Camping did name dates, but he was more careful than he was portrayed in some stories. Camping warned his followers that his predictions could be wrong and told them not to sell their belongings.
But Camping’s predictions were spread on billboards, T-shirts, bumper stickers and radio broadcasts, getting out his message in a way that most groups haven’t been able to, so he drew quite a bit of attention. Camping died in 2013 at 92.
McCann, a father of four from Darby Borough, Pa., believed Camping’s predictions back in 2011, according to the Philadelphia Daily News. At the time, he told his 150 followers that he thought it was their last Sunday.
McCann’s group is small, reporting just $94,915 in revenue to the Internal Revenue Service in 2013. The organization took in about $900,000 in contributions between 2007 and 2011, with contributions increasing leading up to 2011, the Daily News reported.
The group, which meets once a month, received about $361,000 in contributions in 2011, compared with about $94,000 in 2012, according to their recent tax filings. McCann did not appear to take a salary in 2011 and 2012, but in 2013, he reported an annual compensation of $33,325.
Zeke Piestrup, a documentary filmmaker who created the film “Apocalypse Later” about Camping’s ministry, said most of the excitement surrounding Camping switched over to McCann because McCann provided a specific date.
“These concepts are super popular among Americans, but it’s funny how angry people can get at date setters,” Piestrup said. “There’s always human fallout and blame.”
McCann believes that God used the initial date of May 21, 2011, to devote 1,600 days to decide which non-churchgoers to save, which is why he landed on Oct. 7, 2015. McCann’s predictions are based partly on the blood moon — a lunar eclipse combined with a super moon, which took place Sept. 27.
“God destroyed the first Earth with water, by a flood, in the days of Noah. And he says he’ll not do that again, not by water. But he does say in 2nd Peter 3 that he’ll destroy it by fire,” McCann told the Guardian.
Calls and e-mails to McCann and his group were not returned immediately Wednesday.
“There’s a strong likelihood that this will happen,” McCann told the Guardian. “Which means there’s an unlikely possibility that it will not.”
There have been four blood moons within 18 months occurring during Jewish holidays. Several books last year tried to capitalize on the blood moon events, including “Blood Moons: Decoding the Imminent Heavenly Signs” by Washington state author Mark Biltz, and “Four Blood Moons: Something Is About to Change” by Texas megachurch pastor John Hagee, which was on bestseller lists.

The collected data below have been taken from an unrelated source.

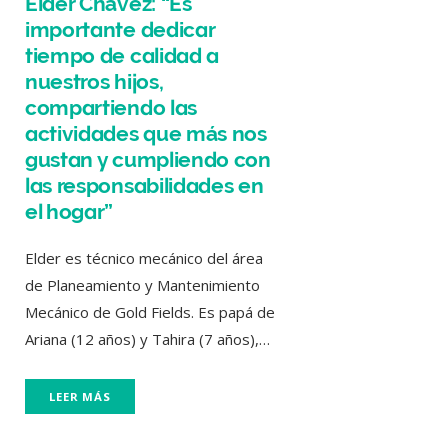
Elder Chávez: “Es
importante dedicar
tiempo de calidad a
nuestros hijos,
compartiendo las
actividades que más nos
gustan y cumpliendo con
las responsabilidades en
el hogar”
Elder es técnico mecánico del área
de Planeamiento y Mantenimiento
Mecánico de Gold Fields. Es papá de
Ariana (12 años) y Tahira (7 años),…
LEER MÁS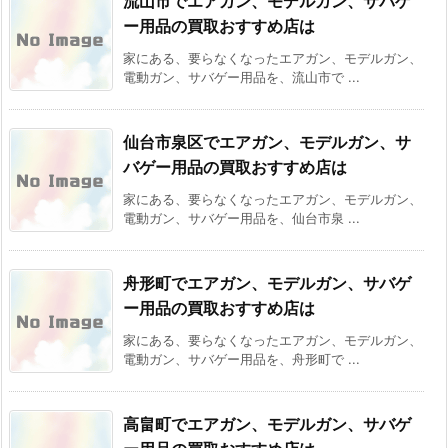
流山市でエアガン、モデルガン、サバゲ
ー用品の買取おすすめ店は
家にある、要らなくなったエアガン、モデルガン、
電動ガン、サバゲー用品を、流山市で ...
仙台市泉区でエアガン、モデルガン、サ
バゲー用品の買取おすすめ店は
家にある、要らなくなったエアガン、モデルガン、
電動ガン、サバゲー用品を、仙台市泉 ...
舟形町でエアガン、モデルガン、サバゲ
ー用品の買取おすすめ店は
家にある、要らなくなったエアガン、モデルガン、
電動ガン、サバゲー用品を、舟形町で ...
高畠町でエアガン、モデルガン、サバゲ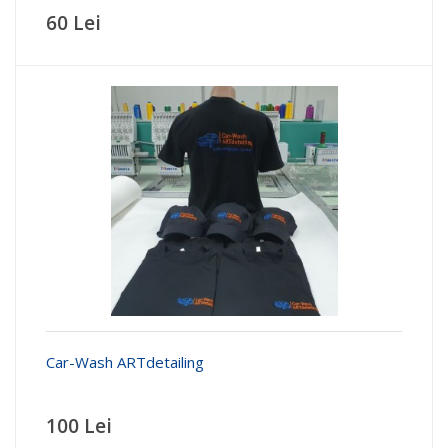
60 Lei
Car-Wash ARTdetailing
100 Lei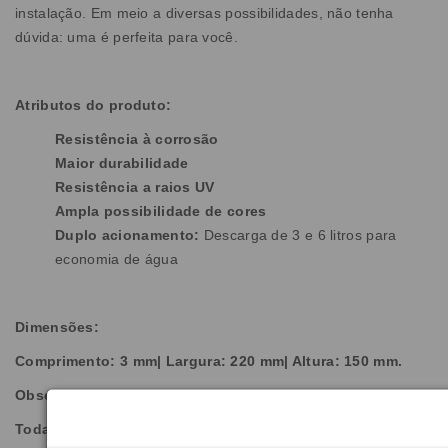
instalação. Em meio a diversas possibilidades, não tenha
dúvida: uma é perfeita para você.
Atributos do produto:
Resistência à corrosão
Maior durabilidade
Resistência a raios UV
Ampla possibilidade de cores
Duplo acionamento:
Descarga de 3 e 6 litros para
economia de água
Dimensões:
Comprimento: 3 mm| Largura: 220 mm| Altura: 150 mm.
Observação:
Todas as imagens são meramente ilustrativas.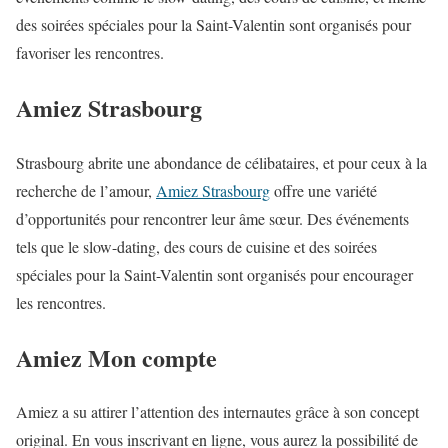
des soirées spéciales pour la Saint-Valentin sont organisés pour
favoriser les rencontres.
Amiez Strasbourg
Strasbourg abrite une abondance de célibataires, et pour ceux à la
recherche de l’amour,
Amiez Strasbourg
offre une variété
d’opportunités pour rencontrer leur âme sœur. Des événements
tels que le slow-dating, des cours de cuisine et des soirées
spéciales pour la Saint-Valentin sont organisés pour encourager
les rencontres.
Amiez Mon compte
Amiez a su attirer l’attention des internautes grâce à son concept
original. En vous inscrivant en ligne, vous aurez la possibilité de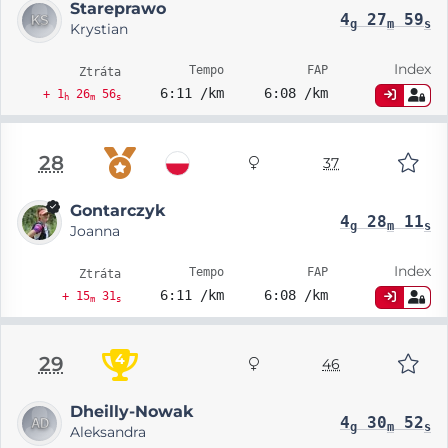
Stareprawo
4
27
59
g
m
s
Krystian
Index
Tempo
FAP
Ztráta
6:11 /km
6:08 /km
+ 1
26
56
h
m
s
28
37
Gontarczyk
4
28
11
g
m
s
Joanna
Index
Tempo
FAP
Ztráta
6:11 /km
6:08 /km
+ 15
31
m
s
4
29
46
Dheilly-Nowak
4
30
52
g
m
s
Aleksandra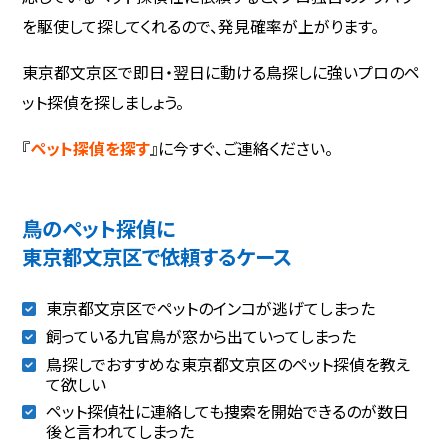
を駆使して探してくれるので、発見確率が上がります。
東京都文京区で即日・翌日に動ける鳥探しに強いプロのペ
ット探偵を探しましょう。
『
ペット探偵を探す
』に今すぐ、ご連絡ください。
鳥のペット探偵に
東京都文京区で依頼するケース
東京都文京区でペットのインコが逃げてしまった
飼っている九官鳥が窓から出ていってしまった
鳥探しでおすすめな東京都文京区のペット探偵を教え
て欲しい
ペット探偵社に連絡しても捜索を開始できるのが数日
後と言われてしまった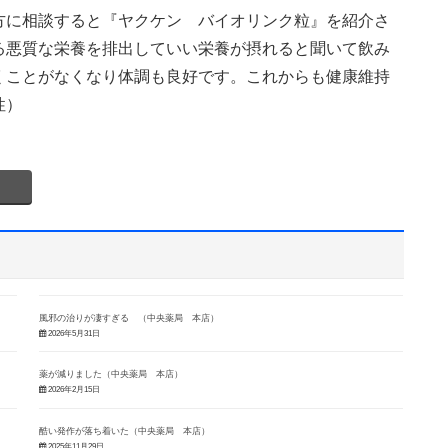
方に相談すると『ヤクケン バイオリンク粒』を紹介さ
る悪質な栄養を排出していい栄養が摂れると聞いて飲み
くことがなくなり体調も良好です。これからも健康維持
性）
風邪の治りが凄すぎる （中央薬局 本店）
2026年5月31日
薬が減りました（中央薬局 本店）
2026年2月15日
酷い発作が落ち着いた（中央薬局 本店）
2025年11月29日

There are at least two major blood moon references in the Bible: “The sun shall be turned into darkness, and the moon into blood, before the great and terrible day of the Lord,” from Joel 2:31, and “The sun shall be turned into darkness, and the moon into blood, before the great and notable day of the Lord,” in Acts 2:20.
About 40 percent of Americans believe Jesus is coming back before 2050, compared with 46 percent of the public which does not believe the same thing, according to a Pew Research Center study in 2010.
The Guardian’s article about McCann’s predictions began to draw quite a bit of attention Tuesday, even though McCann’s group is relatively small and unknown in the United States and his predictions were not widely publicized before Tuesday. For whatever reason, the British enjoy watching Americans’ apocalyptic predictions, which feeds a larger interest in apocalyptic narratives, said Matthew Sutton, a history professor at Washington State University and author of “American Apocalypse.”
“There’s an American’s fascination with these things,” Sutton said. “It gives us an escape from the horrors of the world to see someone’s imaginary horrors of the world.”